::: RECORDED DATA :::

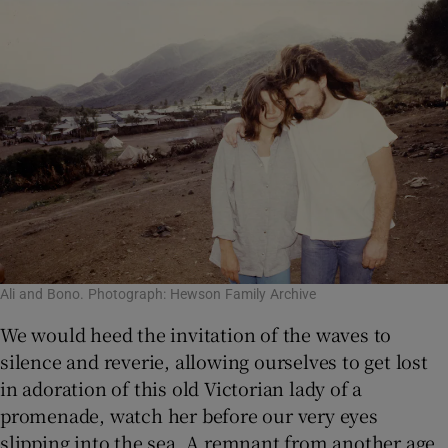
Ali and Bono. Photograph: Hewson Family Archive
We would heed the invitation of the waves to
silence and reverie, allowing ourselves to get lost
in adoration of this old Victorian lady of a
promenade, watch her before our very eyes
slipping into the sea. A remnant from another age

:::
::: RECORDED DATA :::

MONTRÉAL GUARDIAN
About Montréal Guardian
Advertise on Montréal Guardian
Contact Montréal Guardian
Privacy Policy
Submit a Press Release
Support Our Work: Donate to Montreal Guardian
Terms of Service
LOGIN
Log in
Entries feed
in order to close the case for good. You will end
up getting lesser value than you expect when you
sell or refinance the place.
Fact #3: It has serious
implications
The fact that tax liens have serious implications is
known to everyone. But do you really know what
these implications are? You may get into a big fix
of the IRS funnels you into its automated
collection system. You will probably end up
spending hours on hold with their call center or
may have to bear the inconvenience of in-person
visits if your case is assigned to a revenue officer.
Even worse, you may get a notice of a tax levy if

:::

WHAT THE EXERCISE ASKS: The output should be exactly the lines above from the line containing "Ali and Bono." to the line containing "slipping into the", inclusive, with no other lines.

ANSWER TO THIS PROBLEM:
Ali and Bono. Photograph: Hewson Family Archive
We would heed the invitation of the waves to
silence and reverie, allowing ourselves to get lost
in adoration of this old Victorian lady of a
promenade, watch her before our very eyes
slipping into the sea. A remnant from another age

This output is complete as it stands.